• _What is expected_:
Your answer must be every line of the data that contains "delivered".
☆ ☆ ☆ ☆ ☆ ☆ ☆
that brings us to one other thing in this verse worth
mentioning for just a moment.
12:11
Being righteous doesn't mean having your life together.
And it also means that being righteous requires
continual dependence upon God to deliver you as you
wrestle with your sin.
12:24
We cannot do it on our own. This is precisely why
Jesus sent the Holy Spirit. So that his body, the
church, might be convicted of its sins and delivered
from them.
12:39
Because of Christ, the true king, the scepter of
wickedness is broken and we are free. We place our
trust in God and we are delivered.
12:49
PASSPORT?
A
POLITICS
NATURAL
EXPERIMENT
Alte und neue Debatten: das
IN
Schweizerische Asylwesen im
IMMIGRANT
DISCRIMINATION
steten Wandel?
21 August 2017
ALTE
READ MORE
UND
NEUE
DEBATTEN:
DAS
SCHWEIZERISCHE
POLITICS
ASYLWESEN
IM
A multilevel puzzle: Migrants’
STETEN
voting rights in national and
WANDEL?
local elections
☆ ☆ ☆ ☆ ☆ ☆ ☆
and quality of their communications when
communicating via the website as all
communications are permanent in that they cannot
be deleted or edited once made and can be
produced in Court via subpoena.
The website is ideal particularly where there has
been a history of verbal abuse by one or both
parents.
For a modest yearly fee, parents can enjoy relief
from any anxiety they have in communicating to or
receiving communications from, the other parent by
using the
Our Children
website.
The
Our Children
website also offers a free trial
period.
☆ ☆ ☆ ☆ ☆ ☆ ☆
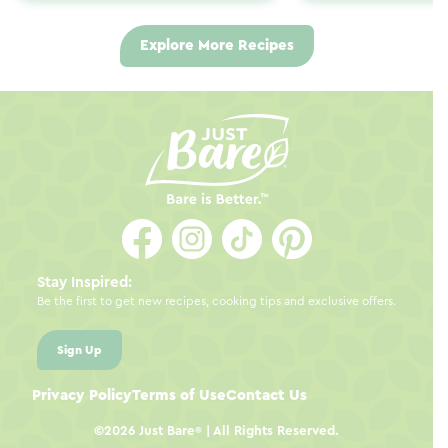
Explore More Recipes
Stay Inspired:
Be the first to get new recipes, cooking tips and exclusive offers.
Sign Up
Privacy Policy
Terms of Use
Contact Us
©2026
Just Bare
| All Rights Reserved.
☆ ☆ ☆ ☆ ☆ ☆ ☆
• _Problem solution_:
church, might be convicted of its sins and delivered
trust in God and we are delivered.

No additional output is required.